═════ Data provided
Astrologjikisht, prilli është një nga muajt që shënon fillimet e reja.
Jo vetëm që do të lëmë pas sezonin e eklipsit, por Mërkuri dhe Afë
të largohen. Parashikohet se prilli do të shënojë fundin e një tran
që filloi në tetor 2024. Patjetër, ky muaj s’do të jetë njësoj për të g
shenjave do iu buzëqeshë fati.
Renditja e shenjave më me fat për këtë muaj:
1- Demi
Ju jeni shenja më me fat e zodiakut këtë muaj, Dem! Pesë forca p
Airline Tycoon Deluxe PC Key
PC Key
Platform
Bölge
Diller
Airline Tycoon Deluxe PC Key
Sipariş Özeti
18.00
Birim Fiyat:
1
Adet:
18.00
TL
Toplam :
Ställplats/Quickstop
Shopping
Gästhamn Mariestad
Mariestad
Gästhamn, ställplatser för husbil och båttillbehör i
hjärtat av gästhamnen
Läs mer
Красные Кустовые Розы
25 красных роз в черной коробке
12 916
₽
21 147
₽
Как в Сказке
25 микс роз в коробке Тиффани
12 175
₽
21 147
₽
══════════
* **Brief**
Using the entries above, return each line in which the word "prilli" occurs.

* **Finished exercise**
Astrologjikisht, prilli është një nga muajt që shënon fillimet e reja.
të largohen. Parashikohet se prilli do të shënojë fundin e një tran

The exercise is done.